The road stretches ahead like a ribbon of slate unfurled across the countryside, winding gracefully among meadows and the soft undulations of the plateau. On either side, deep green pastures spread in calm expanses. In the distance, the hills follow one another in peaceful waves, alternating between open grazing land, dense groves and the dark edges of forests softly closing the horizon. Here, nothing is hurried. 
All around, the eye encounters only generous and peaceful countryside: vast grasslands, great trees with protective silhouettes, a few plots of rye, and everywhere the tranquil presence of cattle. In spring, these meadows burst into an almost insolent green worthy of Irish landscapes; when summer arrives, the light softens them.
Little by little, the road draws closer to Le Vernet.
In this region, villages like to perch upon the hillsides, as though to better watch over the surrounding land. In Le Vernet, granite has definitively replaced volcanic stone: here it is the raw material of everything built to endure, houses, crosses and fountains alike. The dwellings, arranged in tiers along the slope, resemble one another somewhat, united by the same pearl-grey stone that gives the village its coherence and discreet nobility.
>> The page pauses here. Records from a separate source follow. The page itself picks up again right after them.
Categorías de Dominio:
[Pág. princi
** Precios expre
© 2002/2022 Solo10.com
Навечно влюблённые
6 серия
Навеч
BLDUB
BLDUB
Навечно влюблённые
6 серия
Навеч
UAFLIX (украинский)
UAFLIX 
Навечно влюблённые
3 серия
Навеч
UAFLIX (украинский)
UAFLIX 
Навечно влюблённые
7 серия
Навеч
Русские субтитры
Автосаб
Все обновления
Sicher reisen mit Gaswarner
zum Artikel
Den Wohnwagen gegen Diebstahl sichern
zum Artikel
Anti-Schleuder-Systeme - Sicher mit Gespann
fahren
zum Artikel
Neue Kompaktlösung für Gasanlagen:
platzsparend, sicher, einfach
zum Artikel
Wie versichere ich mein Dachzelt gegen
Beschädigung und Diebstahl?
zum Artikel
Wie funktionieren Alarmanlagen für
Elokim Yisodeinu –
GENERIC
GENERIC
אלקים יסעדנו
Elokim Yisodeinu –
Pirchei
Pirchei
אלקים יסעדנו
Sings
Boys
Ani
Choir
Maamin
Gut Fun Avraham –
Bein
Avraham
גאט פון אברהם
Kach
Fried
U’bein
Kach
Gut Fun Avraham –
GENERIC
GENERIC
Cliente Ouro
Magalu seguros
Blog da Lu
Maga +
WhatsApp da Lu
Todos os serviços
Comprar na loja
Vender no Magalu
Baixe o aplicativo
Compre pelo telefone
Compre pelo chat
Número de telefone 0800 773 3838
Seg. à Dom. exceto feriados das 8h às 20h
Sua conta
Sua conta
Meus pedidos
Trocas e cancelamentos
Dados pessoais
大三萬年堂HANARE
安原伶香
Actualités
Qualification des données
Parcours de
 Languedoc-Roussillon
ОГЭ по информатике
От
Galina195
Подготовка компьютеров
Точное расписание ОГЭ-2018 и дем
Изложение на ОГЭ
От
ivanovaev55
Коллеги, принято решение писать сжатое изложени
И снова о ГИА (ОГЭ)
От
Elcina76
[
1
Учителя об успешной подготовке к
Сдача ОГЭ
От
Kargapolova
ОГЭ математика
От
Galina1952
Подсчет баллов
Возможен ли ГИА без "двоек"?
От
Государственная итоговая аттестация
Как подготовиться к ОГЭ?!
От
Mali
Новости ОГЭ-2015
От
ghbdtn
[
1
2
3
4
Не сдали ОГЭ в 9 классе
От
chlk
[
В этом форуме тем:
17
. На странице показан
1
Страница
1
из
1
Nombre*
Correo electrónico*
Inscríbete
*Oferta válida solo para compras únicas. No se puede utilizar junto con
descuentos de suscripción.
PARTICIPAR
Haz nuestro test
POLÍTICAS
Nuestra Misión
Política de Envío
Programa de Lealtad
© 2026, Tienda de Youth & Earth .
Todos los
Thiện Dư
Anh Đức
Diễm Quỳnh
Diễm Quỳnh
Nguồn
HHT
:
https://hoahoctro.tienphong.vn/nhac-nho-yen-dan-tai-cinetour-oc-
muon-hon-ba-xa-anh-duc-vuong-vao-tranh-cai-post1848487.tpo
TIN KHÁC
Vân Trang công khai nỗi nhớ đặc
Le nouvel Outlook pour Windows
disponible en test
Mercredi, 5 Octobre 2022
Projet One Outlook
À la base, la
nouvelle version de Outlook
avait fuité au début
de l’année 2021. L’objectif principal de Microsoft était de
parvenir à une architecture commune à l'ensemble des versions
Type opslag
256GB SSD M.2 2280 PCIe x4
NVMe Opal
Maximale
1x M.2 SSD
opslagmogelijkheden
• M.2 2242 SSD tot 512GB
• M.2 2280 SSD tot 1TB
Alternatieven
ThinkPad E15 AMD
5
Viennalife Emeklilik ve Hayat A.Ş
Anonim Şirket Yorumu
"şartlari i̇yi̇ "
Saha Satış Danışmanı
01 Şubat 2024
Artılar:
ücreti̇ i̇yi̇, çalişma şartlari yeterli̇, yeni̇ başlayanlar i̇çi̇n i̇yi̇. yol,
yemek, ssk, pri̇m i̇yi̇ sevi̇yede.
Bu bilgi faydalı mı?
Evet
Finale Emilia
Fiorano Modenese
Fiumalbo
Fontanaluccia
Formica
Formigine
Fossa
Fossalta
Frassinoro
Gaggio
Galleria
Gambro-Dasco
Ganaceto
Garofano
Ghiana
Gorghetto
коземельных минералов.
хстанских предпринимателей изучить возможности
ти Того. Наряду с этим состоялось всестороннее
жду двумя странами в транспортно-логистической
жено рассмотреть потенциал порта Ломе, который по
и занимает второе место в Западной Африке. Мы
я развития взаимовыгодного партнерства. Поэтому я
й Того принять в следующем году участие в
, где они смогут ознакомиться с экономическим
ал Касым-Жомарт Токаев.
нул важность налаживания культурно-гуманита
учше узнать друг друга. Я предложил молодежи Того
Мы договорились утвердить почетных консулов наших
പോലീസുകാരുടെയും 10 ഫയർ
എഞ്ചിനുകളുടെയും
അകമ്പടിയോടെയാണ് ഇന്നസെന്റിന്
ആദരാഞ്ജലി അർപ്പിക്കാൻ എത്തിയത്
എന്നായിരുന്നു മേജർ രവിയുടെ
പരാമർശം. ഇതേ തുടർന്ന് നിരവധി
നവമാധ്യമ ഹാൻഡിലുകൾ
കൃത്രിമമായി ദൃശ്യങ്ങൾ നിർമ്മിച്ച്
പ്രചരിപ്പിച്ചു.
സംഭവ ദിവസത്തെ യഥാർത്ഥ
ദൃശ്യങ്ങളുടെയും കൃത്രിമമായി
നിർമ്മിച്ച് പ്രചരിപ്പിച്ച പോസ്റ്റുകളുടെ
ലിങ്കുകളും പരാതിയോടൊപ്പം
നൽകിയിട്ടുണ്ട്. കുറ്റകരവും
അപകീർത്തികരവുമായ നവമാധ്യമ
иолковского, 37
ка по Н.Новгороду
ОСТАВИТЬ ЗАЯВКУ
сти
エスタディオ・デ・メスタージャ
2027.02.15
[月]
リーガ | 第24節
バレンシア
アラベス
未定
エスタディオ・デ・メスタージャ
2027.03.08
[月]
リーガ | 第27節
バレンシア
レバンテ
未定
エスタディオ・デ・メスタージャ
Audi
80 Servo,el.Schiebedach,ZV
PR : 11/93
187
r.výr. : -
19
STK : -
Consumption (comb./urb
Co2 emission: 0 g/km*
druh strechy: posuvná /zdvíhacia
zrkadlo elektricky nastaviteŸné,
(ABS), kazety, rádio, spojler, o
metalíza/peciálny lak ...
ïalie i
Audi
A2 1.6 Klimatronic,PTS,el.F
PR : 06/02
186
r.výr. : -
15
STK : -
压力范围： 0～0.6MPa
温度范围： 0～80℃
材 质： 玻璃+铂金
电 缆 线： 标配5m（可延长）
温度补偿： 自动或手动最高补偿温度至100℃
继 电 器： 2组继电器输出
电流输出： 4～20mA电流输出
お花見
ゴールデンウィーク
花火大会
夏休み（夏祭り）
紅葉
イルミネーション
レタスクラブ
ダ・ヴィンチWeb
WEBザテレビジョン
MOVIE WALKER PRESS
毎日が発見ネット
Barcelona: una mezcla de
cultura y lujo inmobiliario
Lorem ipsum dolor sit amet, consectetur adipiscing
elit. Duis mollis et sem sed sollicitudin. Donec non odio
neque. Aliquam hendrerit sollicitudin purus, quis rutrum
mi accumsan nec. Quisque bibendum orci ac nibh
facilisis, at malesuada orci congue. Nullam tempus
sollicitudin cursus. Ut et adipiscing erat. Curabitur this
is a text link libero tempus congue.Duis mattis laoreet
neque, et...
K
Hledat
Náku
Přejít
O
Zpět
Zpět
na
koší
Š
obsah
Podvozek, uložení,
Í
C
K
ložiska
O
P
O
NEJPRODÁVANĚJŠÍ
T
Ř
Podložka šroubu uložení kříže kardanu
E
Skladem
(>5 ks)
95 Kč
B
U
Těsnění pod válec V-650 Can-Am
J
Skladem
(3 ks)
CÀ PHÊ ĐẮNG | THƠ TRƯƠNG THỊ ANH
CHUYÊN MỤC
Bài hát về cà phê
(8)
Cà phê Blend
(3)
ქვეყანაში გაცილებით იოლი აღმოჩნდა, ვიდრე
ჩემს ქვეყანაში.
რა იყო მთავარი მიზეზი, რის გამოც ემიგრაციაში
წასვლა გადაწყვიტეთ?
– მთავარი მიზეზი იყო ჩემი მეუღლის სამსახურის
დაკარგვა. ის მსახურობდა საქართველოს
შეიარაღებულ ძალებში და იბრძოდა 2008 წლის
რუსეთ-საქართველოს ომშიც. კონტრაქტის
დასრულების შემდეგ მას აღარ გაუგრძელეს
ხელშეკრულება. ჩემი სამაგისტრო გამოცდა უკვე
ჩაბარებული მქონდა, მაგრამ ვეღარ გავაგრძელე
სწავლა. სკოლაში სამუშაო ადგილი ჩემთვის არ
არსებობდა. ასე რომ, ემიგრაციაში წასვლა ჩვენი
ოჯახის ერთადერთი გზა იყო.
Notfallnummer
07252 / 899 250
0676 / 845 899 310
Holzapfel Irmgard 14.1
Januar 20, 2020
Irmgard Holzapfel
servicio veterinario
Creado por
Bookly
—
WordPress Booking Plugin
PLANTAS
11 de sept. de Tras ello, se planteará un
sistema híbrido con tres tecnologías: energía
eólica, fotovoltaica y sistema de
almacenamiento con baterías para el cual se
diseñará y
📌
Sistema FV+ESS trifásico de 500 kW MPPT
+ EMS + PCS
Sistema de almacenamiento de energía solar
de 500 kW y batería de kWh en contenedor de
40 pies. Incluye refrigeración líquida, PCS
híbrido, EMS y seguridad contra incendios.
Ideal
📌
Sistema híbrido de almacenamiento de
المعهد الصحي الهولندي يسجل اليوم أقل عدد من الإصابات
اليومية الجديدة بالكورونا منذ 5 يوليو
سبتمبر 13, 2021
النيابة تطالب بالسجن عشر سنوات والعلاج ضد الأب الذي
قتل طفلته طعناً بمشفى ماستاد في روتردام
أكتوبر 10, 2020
This patient and robust granite has already endured seasons and centuries; it will continue to withstand time. For although the altitude of these hamlets remains modest, winter grants no concessions here: the climate can prove harsh, austere and almost hostile.
The GR65 crosses Le Vernet before escaping uphill, skirting a picnic area placed there like a kindly resting place. Behind a cross raised upon its granite base, a henhouse hides half out of sight: there, a peacock struts proudly, displaying himself among busy hens, cautious pheasants and placid turkeys.
A broad dirt path runs level through the meadows, as though it had deliberately chosen to take its time. Here and there, a few maples and ash trees punctuate the landscape with their tranquil silhouettes, offering islands of shade in the immensity of the grasslands. Farther on, conifer forests raise their dark edges upon the horizon, like a counterpoint to the softness of the fields. Such is the charm of this simple and soothing countryside, the kind that loosens thoughts and lightens the step.
Here, nature seems to have preserved its original face: calm, untouched and unadorned. Sunken lanes, hedgerows and broad wind-swept plateaus compose a landscape of profound serenity. And everywhere, the discreet yet eloquent traces of rural life, goat droppings and cow pats, remind the traveler that this high plateau still lives according to the patient rhythm of livestock farming, in silent fidelity to the land.
Farther on, as you approach Rognac, the path narrows and seems to invite a more intimate relationship with the landscape. The surrounding meadows possess an almost irresistible softness: their gentle slopes, thick grass and welcoming silence make one long to lie down there for a moment, for a stolen nap along the journey.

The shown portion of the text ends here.